__PROBLEM TO SOLVE__: Every entry gets copied exactly. No images go into the copy.

(Collected data)

::::::::

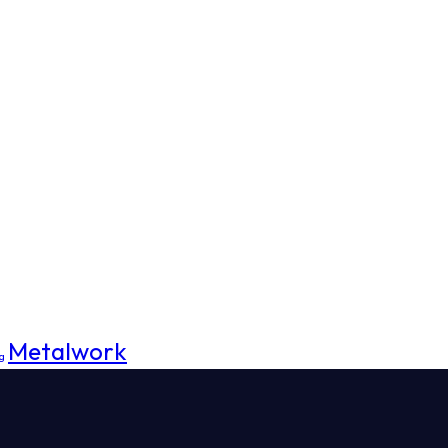
Metalwork
g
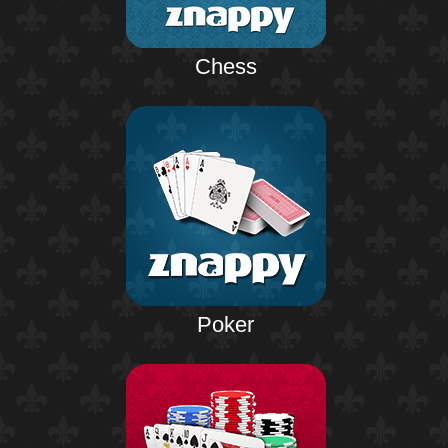
Chess
Poker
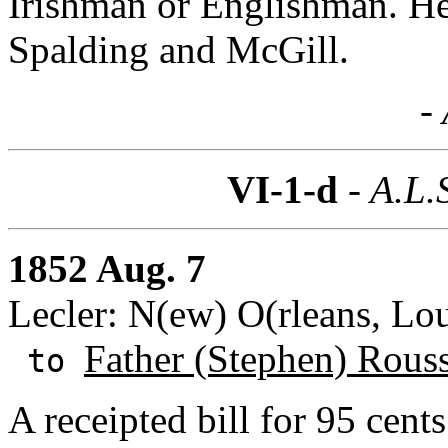
Irishman or Englishman. He
Spalding and McGill.
- 
VI-1-d
- A.L.
1852 Aug. 7
Lecler: N(ew) O(rleans, Lou
Father (Stephen) Rous
to
A receipted bill for 95 cent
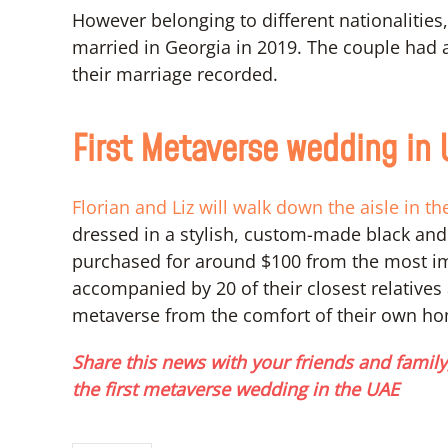
However belonging to different nationalities
married in Georgia in 2019. The couple had a
their marriage recorded.
First Metaverse wedding in
Florian and Liz will walk down the aisle in t
dressed in a stylish, custom-made black and
purchased for around $100 from the most im
accompanied by 20 of their closest relatives 
metaverse from the comfort of their own h
Share this news with your friends and family,
the first metaverse wedding in the UAE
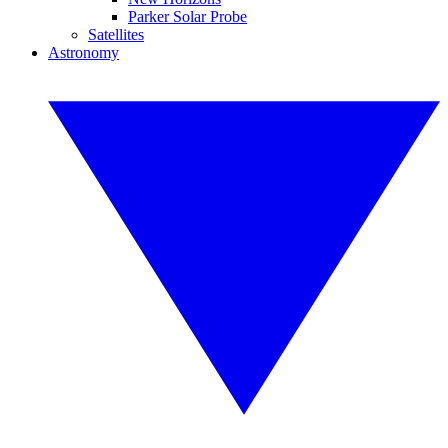
Parker Solar Probe
Satellites
Astronomy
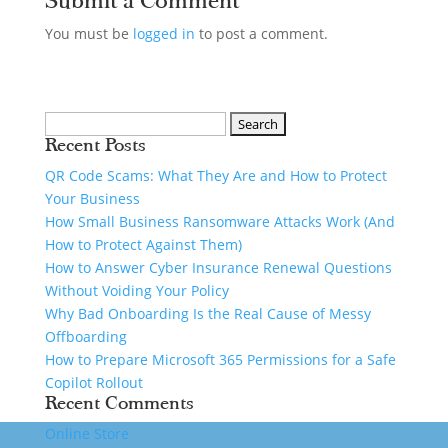
Submit a Comment
You must be
logged in
to post a comment.
Recent Posts
QR Code Scams: What They Are and How to Protect
Your Business
How Small Business Ransomware Attacks Work (And
How to Protect Against Them)
How to Answer Cyber Insurance Renewal Questions
Without Voiding Your Policy
Why Bad Onboarding Is the Real Cause of Messy
Offboarding
How to Prepare Microsoft 365 Permissions for a Safe
Copilot Rollout
Recent Comments
Online Store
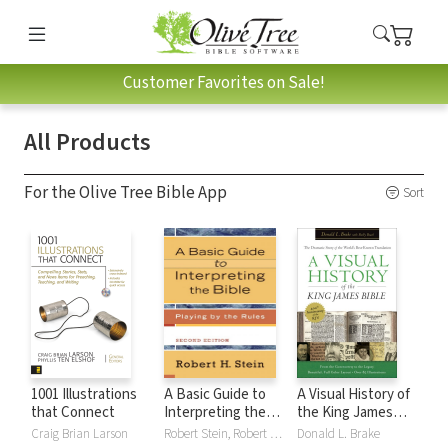
Customer Favorites on Sale!
All Products
For the Olive Tree Bible App
Sort
1001 Illustrations
A Basic Guide to
A Visual History of
that Connect
Interpreting the
the King James
Bible: Playing by
Bible
Craig Brian Larson
Robert Stein, Robert H. Stein
Donald L. Brake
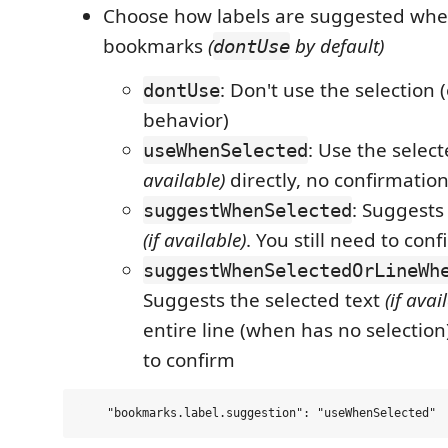
Choose how labels are suggested whe
bookmarks
(
by default)
dontUse
: Don't use the selection (
dontUse
behavior)
: Use the selec
useWhenSelected
available)
directly, no confirmatio
: Suggests
suggestWhenSelected
(if available)
. You still need to conf
suggestWhenSelectedOrLineWh
Suggests the selected text
(if avai
entire line (when has no selection)
to confirm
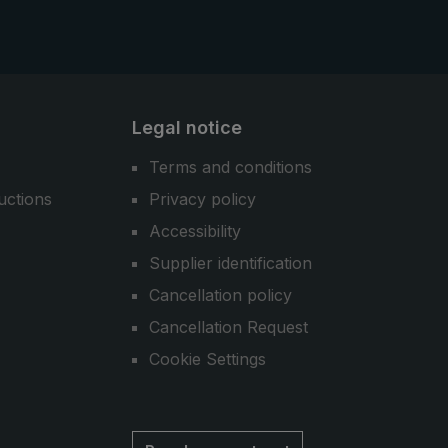
Legal notice
Terms and conditions
uctions
Privacy policy
Accessibility
Supplier identification
Cancellation policy
Cancellation Request
Cookie Settings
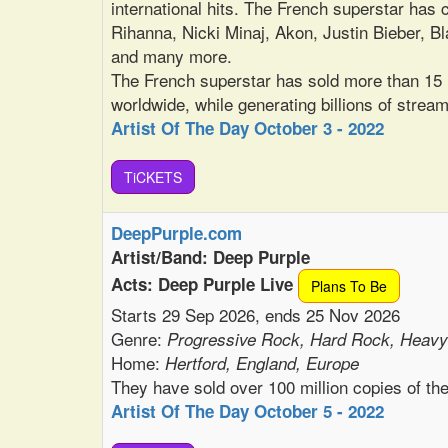
international hits. The French superstar has c
Rihanna, Nicki Minaj, Akon, Justin Bieber,
and many more.
The French superstar has sold more than 15 m
worldwide, while generating billions of stream
Artist Of The Day October 3 - 2022
TiCKETS
DeepPurple.com
Artist/Band: Deep Purple
Acts: Deep Purple Live
Plans To Be
Starts 29 Sep 2026, ends 25 Nov 2026
Genre:
Progressive Rock, Hard Rock, Heavy
Home:
Hertford, England, Europe
They have sold over 100 million copies of th
Artist Of The Day October 5 - 2022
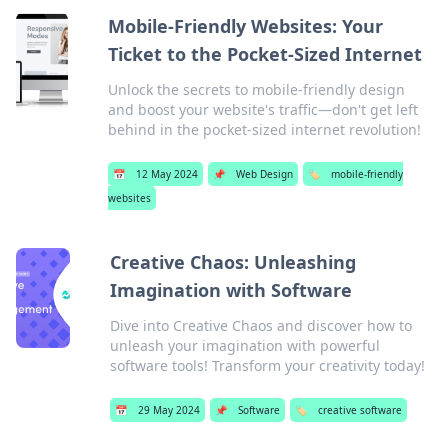
Mobile-Friendly Websites: Your
Ticket to the Pocket-Sized Internet
Unlock the secrets to mobile-friendly design
and boost your website's traffic—don't get left
behind in the pocket-sized internet revolution!
📅
12 May 2024
📌
Web Design
🏷️
mobile-friendly
websites
Creative Chaos: Unleashing
Imagination with Software
Dive into Creative Chaos and discover how to
unleash your imagination with powerful
software tools! Transform your creativity today!
📅
29 May 2024
📌
Software
🏷️
creative software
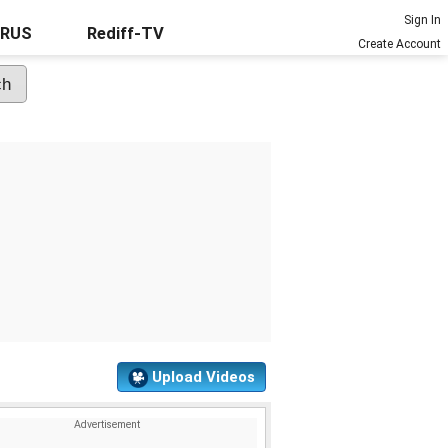
Sign In
URUS
Rediff-TV
Create Account
Upload Videos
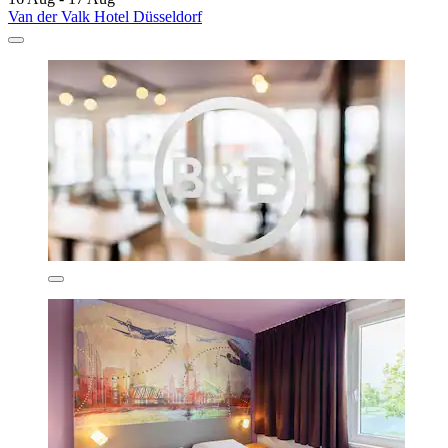
Van der Valk Hotel Düsseldorf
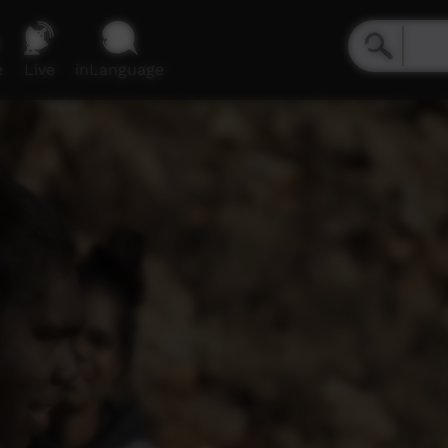
e
Live
inLanguage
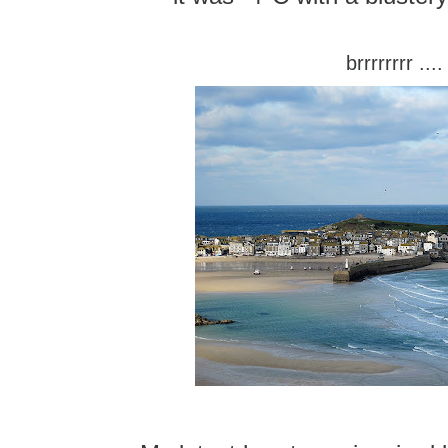
brrrrrrrr ....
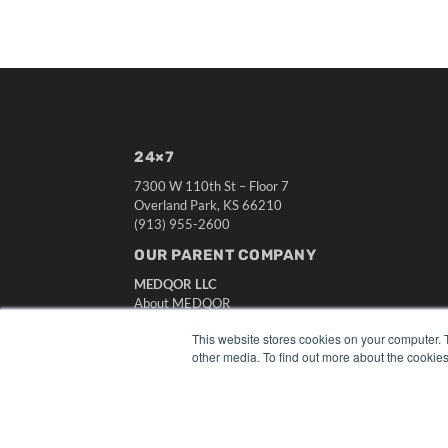
24×7
7300 W 110th St – Floor 7
Overland Park, KS 66210
(913) 955-2600
OUR PARENT COMPANY
MEDQOR LLC
About MEDQOR
MEDQOR Data Platform
This website stores cookies on your computer. 
Press Releases
other media. To find out more about the cookies
© 2024 MEDQOR LLC. ALL RIGHTS RESERVED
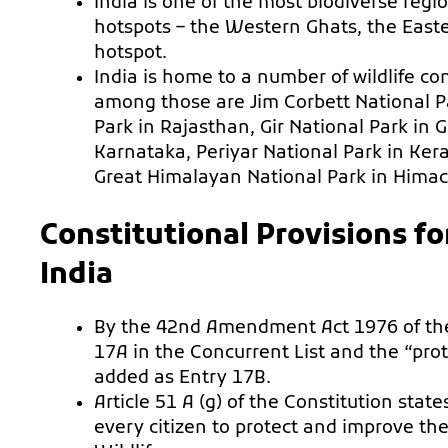
India is one of the most biodiverse regi
hotspots – the Western Ghats, the Eas
hotspot.
India is home to a number of wildlife c
among those are Jim Corbett National 
Park in Rajasthan, Gir National Park in 
Karnataka, Periyar National Park in Ker
Great Himalayan National Park in Himac
Constitutional Provisions fo
India
By the 42nd Amendment Act 1976 of the
17A in the Concurrent List and the “prot
added as Entry 17B.
Article 51 A (g) of the Constitution stat
every citizen to protect and improve th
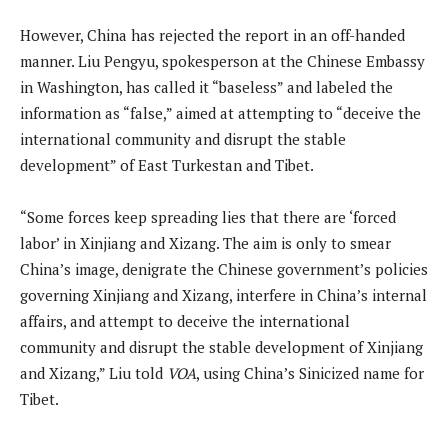
However, China has rejected the report in an off-handed
manner. Liu Pengyu, spokesperson at the Chinese Embassy
in Washington, has called it “baseless” and labeled the
information as “false,” aimed at attempting to “deceive the
international community and disrupt the stable
development” of East Turkestan and Tibet.
“Some forces keep spreading lies that there are ‘forced
labor’ in Xinjiang and Xizang. The aim is only to smear
China’s image, denigrate the Chinese government’s policies
governing Xinjiang and Xizang, interfere in China’s internal
affairs, and attempt to deceive the international
community and disrupt the stable development of Xinjiang
and Xizang,” Liu told
VOA
, using China’s Sinicized name for
Tibet.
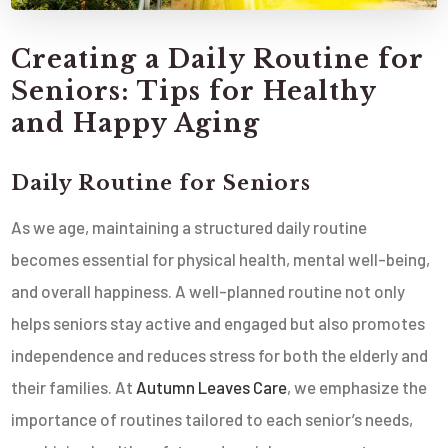
Creating a Daily Routine for
Seniors: Tips for Healthy
and Happy Aging
Daily Routine for Seniors
As we age, maintaining a structured daily routine
becomes essential for physical health, mental well-being,
and overall happiness. A well-planned routine not only
helps seniors stay active and engaged but also promotes
independence and reduces stress for both the elderly and
their families. At
Autumn Leaves Care
, we emphasize the
importance of routines tailored to each senior’s needs,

::::::::

__EXERCISE RESULT__:
Metalwork
g
Chess
Poker
Irishman or Englishman. He
Spalding and McGill.
- 
VI-1-d
- A.L.
1852 Aug. 7
Lecler: N(ew) O(rleans, Lou
Father (Stephen) Rous
to
A receipted bill for 95 cent
However belonging to different nationalities
married in Georgia in 2019. The couple had a
their marriage recorded.
First Metaverse wedding in
Florian and Liz will walk down the aisle in t
dressed in a stylish, custom-made black and
purchased for around $100 from the most im
accompanied by 20 of their closest relatives 
metaverse from the comfort of their own h
Share this news with your friends and family,
the first metaverse wedding in the UAE
Parker Solar Probe
Satellites
Astronomy
Submit a Comment
You must be
logged in
to post a comment.
Recent Posts
QR Code Scams: What They Are and How to Protect
Your Business
How Small Business Ransomware Attacks Work (And
How to Protect Against Them)
How to Answer Cyber Insurance Renewal Questions
Without Voiding Your Policy
Why Bad Onboarding Is the Real Cause of Messy
Offboarding
How to Prepare Microsoft 365 Permissions for a Safe
Copilot Rollout
Recent Comments
Online Store
Customer Favorites on Sale!
All Products
For the Olive Tree Bible App
Sort
1001 Illustrations
A Basic Guide to
A Visual History of
that Connect
Interpreting the
the King James
Bible: Playing by
Bible
Craig Brian Larson
Robert Stein, Robert H. Stein
Donald L. Brake
Choose how labels are suggested whe
bookmarks
(
by default)
dontUse
: Don't use the selection (
dontUse
behavior)
: Use the selec
useWhenSelected
available)
directly, no confirmatio
: Suggests
suggestWhenSelected
(if available)
. You still need to conf
suggestWhenSelectedOrLineWh
Suggests the selected text
(if avai
entire line (when has no selection)
to confirm
Legal notice
Terms and conditions
uctions
Privacy policy
Accessibility
Supplier identification
Cancellation policy
Cancellation Request
Cookie Settings
international hits. The French superstar has c
Rihanna, Nicki Minaj, Akon, Justin Bieber,
and many more.
The French superstar has sold more than 15 m
worldwide, while generating billions of stream
Artist Of The Day October 3 - 2022
TiCKETS
DeepPurple.com
Artist/Band: Deep Purple
Acts: Deep Purple Live
Plans To Be
Starts 29 Sep 2026, ends 25 Nov 2026
Genre:
Progressive Rock, Hard Rock, Heavy
Home:
Hertford, England, Europe
They have sold over 100 million copies of th
Artist Of The Day October 5 - 2022
Mobile-Friendly Websites: Your
Ticket to the Pocket-Sized Internet
Unlock the secrets to mobile-friendly design
and boost your website's traffic—don't get left
behind in the pocket-sized internet revolution!
📅
12 May 2024
📌
Web Design
🏷️
mobile-friendly
websites
Creative Chaos: Unleashing
Imagination with Software
Dive into Creative Chaos and discover how to
unleash your imagination with powerful
software tools! Transform your creativity today!
📅
29 May 2024
📌
Software
🏷️
creative software
Sign In
URUS
Rediff-TV
Create Account
Upload Videos
Van der Valk Hotel Düsseldorf
e
Live
inLanguage
brrrrrrrr ....
24×7
7300 W 110th St – Floor 7
Overland Park, KS 66210
(913) 955-2600
OUR PARENT COMPANY
MEDQOR LLC
About MEDQOR
MEDQOR Data Platform
This website stores cookies on your computer. 
Press Releases
other media. To find out more about the cookies
© 2024 MEDQOR LLC. ALL RIGHTS RESERVED
India is one of the most biodiverse regi
hotspots – the Western Ghats, the Eas
hotspot.
India is home to a number of wildlife c
among those are Jim Corbett National 
Park in Rajasthan, Gir National Park in 
Karnataka, Periyar National Park in Ker
Great Himalayan National Park in Himac
Constitutional Provisions fo
India
By the 42nd Amendment Act 1976 of the
17A in the Concurrent List and the “prot
added as Entry 17B.
Article 51 A (g) of the Constitution stat
every citizen to protect and improve th
However, China has rejected the report in an off-handed
manner. Liu Pengyu, spokesperson at the Chinese Embassy
in Washington, has called it “baseless” and labeled the
information as “false,” aimed at attempting to “deceive the
international community and disrupt the stable
development” of East Turkestan and Tibet.
“Some forces keep spreading lies that there are ‘forced
labor’ in Xinjiang and Xizang. The aim is only to smear
China’s image, denigrate the Chinese government’s policies
governing Xinjiang and Xizang, interfere in China’s internal
affairs, and attempt to deceive the international
community and disrupt the stable development of Xinjiang
and Xizang,” Liu told
VOA
, using China’s Sinicized name for
Tibet.
Creating a Daily Routine for
Seniors: Tips for Healthy
and Happy Aging
Daily Routine for Seniors
As we age, maintaining a structured daily routine
becomes essential for physical health, mental well-being,
and overall happiness. A well-planned routine not only
helps seniors stay active and engaged but also promotes
independence and reduces stress for both the elderly and
their families. At
Autumn Leaves Care
, we emphasize the
importance of routines tailored to each senior’s needs,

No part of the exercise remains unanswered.